Dental care. How many of us are regularly cleaning our pet’s teeth? I don’t clean Lancelot’s teeth as much as I should. The veterinarians couldn’t stress enough the importance of regular dental hygiene, starting when they are kittens and puppies. Circular motion with a pet toothbrush, wipe, etc., is the best technique to dislodge the plaque buildup. Years of oral hygiene neglect may require a professional dental cleaning – x-rays are strongly suggested before any dental cleaning. Dental disease can transfer to other vital body organs with fatal consequences. Teeth and gum care are of paramount importance! Daily or every other day.

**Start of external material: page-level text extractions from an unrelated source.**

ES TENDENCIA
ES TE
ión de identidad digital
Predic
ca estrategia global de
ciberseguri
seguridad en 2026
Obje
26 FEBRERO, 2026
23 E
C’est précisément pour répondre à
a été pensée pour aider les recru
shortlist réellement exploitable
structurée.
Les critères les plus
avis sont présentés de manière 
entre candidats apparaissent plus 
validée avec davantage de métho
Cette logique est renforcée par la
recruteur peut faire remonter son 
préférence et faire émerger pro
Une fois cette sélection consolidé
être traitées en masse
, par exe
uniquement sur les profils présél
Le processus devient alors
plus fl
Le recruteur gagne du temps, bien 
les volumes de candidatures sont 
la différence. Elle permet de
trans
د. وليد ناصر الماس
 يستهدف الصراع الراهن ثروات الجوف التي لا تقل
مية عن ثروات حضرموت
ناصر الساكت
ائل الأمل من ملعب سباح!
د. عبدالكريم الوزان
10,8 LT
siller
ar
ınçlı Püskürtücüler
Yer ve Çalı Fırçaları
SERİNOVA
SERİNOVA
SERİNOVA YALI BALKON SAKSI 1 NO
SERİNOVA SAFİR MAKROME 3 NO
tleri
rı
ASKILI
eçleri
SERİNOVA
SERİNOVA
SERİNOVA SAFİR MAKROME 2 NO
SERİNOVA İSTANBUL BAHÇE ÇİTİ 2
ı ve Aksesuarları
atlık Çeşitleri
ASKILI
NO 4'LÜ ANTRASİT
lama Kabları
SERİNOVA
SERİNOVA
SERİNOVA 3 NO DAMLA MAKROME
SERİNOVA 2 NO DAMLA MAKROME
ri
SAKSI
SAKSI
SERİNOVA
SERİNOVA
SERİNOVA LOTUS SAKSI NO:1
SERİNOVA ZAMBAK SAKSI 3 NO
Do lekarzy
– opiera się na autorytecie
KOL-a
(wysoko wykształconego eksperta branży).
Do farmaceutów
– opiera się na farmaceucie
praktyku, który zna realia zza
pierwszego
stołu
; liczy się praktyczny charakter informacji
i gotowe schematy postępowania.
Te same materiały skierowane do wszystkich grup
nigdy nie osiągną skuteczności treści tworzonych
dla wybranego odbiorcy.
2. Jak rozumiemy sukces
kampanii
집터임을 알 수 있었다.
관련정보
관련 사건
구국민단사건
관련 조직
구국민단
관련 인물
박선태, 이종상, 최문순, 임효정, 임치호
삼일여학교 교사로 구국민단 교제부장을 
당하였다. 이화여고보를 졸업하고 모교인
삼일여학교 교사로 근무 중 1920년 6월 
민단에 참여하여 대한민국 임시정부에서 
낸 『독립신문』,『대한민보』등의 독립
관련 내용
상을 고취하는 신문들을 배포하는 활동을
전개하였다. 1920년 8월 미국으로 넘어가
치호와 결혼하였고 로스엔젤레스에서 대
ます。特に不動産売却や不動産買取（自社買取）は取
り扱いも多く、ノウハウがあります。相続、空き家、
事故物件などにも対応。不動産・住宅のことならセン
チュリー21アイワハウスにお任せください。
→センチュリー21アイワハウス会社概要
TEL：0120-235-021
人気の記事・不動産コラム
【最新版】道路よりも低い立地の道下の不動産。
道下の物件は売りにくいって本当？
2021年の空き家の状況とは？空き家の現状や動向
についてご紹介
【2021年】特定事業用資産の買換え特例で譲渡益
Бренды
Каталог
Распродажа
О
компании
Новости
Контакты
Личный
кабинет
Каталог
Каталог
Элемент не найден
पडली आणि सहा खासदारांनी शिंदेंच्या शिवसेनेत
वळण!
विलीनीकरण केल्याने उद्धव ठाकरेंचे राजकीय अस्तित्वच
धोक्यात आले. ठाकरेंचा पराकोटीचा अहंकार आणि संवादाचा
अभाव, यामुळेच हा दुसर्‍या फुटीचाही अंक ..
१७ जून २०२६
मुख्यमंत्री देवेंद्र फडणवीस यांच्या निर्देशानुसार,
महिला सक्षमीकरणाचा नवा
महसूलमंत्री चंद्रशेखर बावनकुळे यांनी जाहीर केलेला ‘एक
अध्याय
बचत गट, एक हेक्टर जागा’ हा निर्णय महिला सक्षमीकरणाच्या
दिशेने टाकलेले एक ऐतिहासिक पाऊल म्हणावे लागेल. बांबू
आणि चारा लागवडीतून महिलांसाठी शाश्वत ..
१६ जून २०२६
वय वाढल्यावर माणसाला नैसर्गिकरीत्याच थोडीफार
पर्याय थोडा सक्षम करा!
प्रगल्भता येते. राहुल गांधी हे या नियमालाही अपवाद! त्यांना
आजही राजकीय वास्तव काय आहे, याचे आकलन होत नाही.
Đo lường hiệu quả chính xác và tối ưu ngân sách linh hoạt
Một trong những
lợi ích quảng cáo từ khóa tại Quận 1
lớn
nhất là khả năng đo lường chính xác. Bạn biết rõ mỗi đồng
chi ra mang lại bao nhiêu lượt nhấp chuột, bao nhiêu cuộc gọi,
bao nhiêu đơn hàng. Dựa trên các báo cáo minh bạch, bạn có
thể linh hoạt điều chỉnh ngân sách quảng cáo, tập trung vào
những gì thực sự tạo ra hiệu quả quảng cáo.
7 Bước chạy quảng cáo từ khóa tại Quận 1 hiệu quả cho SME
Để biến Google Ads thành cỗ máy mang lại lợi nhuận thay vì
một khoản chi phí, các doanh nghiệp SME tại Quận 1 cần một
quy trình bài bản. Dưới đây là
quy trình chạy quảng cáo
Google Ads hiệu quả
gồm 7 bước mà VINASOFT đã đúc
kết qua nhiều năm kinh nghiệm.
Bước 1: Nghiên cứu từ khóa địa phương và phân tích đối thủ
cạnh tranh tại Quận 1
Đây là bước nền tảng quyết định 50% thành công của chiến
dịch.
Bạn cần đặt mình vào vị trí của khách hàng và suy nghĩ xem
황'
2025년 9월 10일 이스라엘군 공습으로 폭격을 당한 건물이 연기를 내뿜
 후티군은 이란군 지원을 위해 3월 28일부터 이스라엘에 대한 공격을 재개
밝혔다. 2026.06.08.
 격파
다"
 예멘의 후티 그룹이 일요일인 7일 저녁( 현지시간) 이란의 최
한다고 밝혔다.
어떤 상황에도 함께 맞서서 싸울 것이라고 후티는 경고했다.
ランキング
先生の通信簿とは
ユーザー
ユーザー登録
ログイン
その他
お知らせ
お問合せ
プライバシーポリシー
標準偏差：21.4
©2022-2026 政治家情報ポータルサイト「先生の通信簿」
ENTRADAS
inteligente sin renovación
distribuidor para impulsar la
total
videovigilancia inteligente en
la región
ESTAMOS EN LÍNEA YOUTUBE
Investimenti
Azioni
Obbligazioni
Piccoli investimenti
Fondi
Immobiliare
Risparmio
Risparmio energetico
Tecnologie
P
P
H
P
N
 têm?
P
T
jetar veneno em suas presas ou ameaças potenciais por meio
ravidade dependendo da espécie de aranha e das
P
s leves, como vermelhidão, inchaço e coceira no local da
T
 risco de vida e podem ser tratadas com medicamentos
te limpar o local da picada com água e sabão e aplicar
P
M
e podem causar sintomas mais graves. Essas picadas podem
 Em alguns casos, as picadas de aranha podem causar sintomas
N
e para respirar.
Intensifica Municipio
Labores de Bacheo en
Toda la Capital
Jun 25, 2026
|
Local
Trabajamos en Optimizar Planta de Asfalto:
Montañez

Heartworm medication. This can be an agonizing choice for dog owners. Depending on the dog’s lifestyle will determine what heartworm medication will be best. One size does not fit all. Older or dogs with compromised immune systems may have to look for alternatives than pesticide treatments. Heartworm is debilitating if your pet contracts it. The treatment is a long process so prevention is key. The mosquito carrying disease is on the rise with pet animal rescue from disaster areas such as Puerto Rico.

The raw food diet movement. Feeding raw food is not a new concept but it has certainly gone mainstream by more companies offering raw food products for pet owners. The veterinarians strongly cautioned administering such a diet because of the risk of food poisoning like salmonella. They have seen some animals do better on a raw diet due to their unique health issues. Please speak with your veterinarian about a raw food diet.

The final question was about veterinarian checkups. How often? Once a year is sufficient until the pet becomes eight years or older. All the panelists agreed the animal should come in every six months with bloodwork to measure the function of their liver, kidney, etc. A very good discussion. I look forward to PetCon 2019.